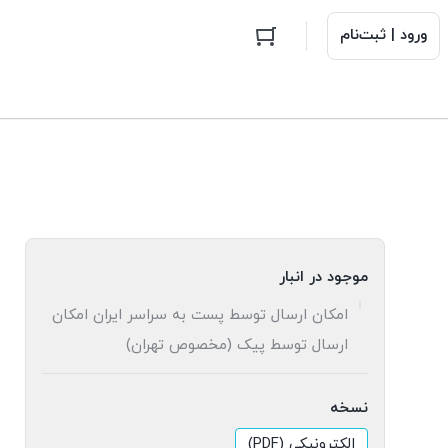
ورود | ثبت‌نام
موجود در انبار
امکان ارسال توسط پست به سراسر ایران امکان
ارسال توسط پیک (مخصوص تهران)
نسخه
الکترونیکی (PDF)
======
* [ABOUT THIS TASK]:
When the string "توسط" appears in a line of the records above, that line is to be copied.

* [EXERCISE SOLUTION]:
امکان ارسال توسط پست به سراسر ایران امکان
ارسال توسط پیک (مخصوص تهران)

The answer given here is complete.